Domestic violence is considered a serious social and public health problem, being understood by the World Health Organization (WHO, 2020) as any act that causes physical, psychological, sexual, social and economic harm, which may include threats, coercion, manipulation or arbitrary deprivation of liberty.

This type of crime is often targeted at partners, but can be committed against other family members or those being cared for. It is most commonly carried out by men against women.

In Europe an alarming 1 in 4 women suffer physical and/or sexual violence by a partner (WHO, 2020).

In the UK alone, it is possible to identify 2.1 million people aged between 16 and 59 who experienced domestic abuse between March 2018 and March 2019 (1.4 million women and 0.7 million men). In the same period, 2.9% of these people had been victims of sexual assault (including attempts), according to the latest Crime Statistics in England and Wales, CSEW, Dec/2019. It can be seen that the main victims are female – which is why there are a greater number of services and campaigns aimed at this type of public. However an increasing number of men are coming forward to report being regularly subjected to this kind of assault.

Domestic violence during the pandemic

In pandemic situations, as lockdown was implemented, it is common for the risk of intimate partner violence to increase as the victim ends up spending more time in contact with the abuser. Statistics (WHO 2020) have shown worldwide increases in cases of domestic violence since the beginning of the COVID-19 outbreak.

Initiatives to minimize or prevent violence

There are several possible ways to assist victims of domestic violence:

  • Keeping in touch with the victim, calling or texting to see how things are going, taking care to ensure the safety of both;
  • Agree a safety plan with the victim in case of urgent assistance. You can create a communication code in case they need you to call the police;
  • Make your residence available in case they need to leave the house immediately for safety reasons.

One must be very careful not to expose the victim to further danger by acting hastily without their consent unless there is a clear and serious threat to their wellbeing.

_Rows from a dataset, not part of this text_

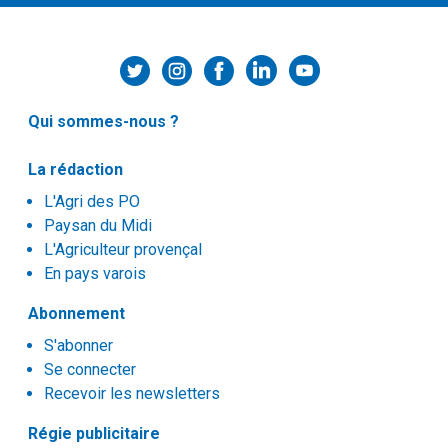
Qui sommes-nous ?
La rédaction
L'Agri des PO
Paysan du Midi
L'Agriculteur provençal
En pays varois
Abonnement
S'abonner
Se connecter
Recevoir les newsletters
Régie publicitaire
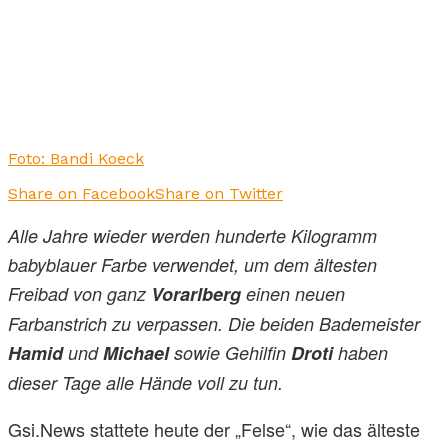
Foto: Bandi Koeck
Share on Facebook
Share on Twitter
Alle Jahre wieder werden hunderte Kilogramm
babyblauer Farbe verwendet, um dem ältesten
Freibad von ganz
Vorarlberg
einen neuen
Farbanstrich zu verpassen. Die beiden Bademeister
Hamid
und
Michael
sowie Gehilfin
Droti
haben
dieser Tage alle Hände voll zu tun.
Gsi.News stattete heute der „Felse“, wie das älteste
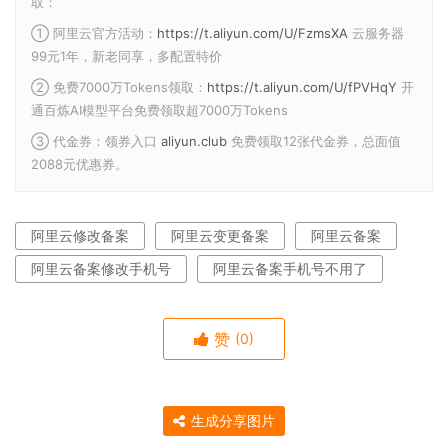
取：
① 阿里云官方活动：
https://t.aliyun.com/U/FzmsXA
云服务器
99元1年，新老同享，多配置特价
② 免费7000万Tokens领取：
https://t.aliyun.com/U/fPVHqY
开
通百炼AI模型平台免费领取超7000万Tokens
③ 代金券：领券入口
aliyun.club
免费领取12张代金券，总面值
2088元优惠券。
阿里云修改备案
阿里云变更备案
阿里云备案
阿里云备案修改手机号
阿里云备案手机号不用了
赞
(0)
生成分享图片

The victim should be encouraged to create a support network (neighbors, friends or family members and specialized services), to have contact numbers for emergency situations (hotline support, police, etc.), as well as keep the mobile phone charged and leave documents for themselves and their children, cards, money, certificates, among others, always in sight.

How Psychology can help

It is extremely important that the victim also seeks psychological support in order to better understand the situation in which they find themselves and learn to defend themselves, placing limits on the situations that arise. It is common for the victim to have feelings of guilt, fear and failure – feelings that can often be paralyzing and that are closely related to the abuser’s manipulative behavior. Psychological support, in turn, will have as its main objective to work on the victim’s self-esteem so that they feel confident again and worthy of a dignified life, so that they can make decisions and have more assertive attitudes.

Below are some important services for immediate help in case of domestic violence.

For Emergency Cases – Dial 999. If you are unable to speak when on a 999 call when using your mobile, dial 55 when prompted and the call will be transferred to police.

To Record Occurrences – Dial 101 (Non-emergency Police line).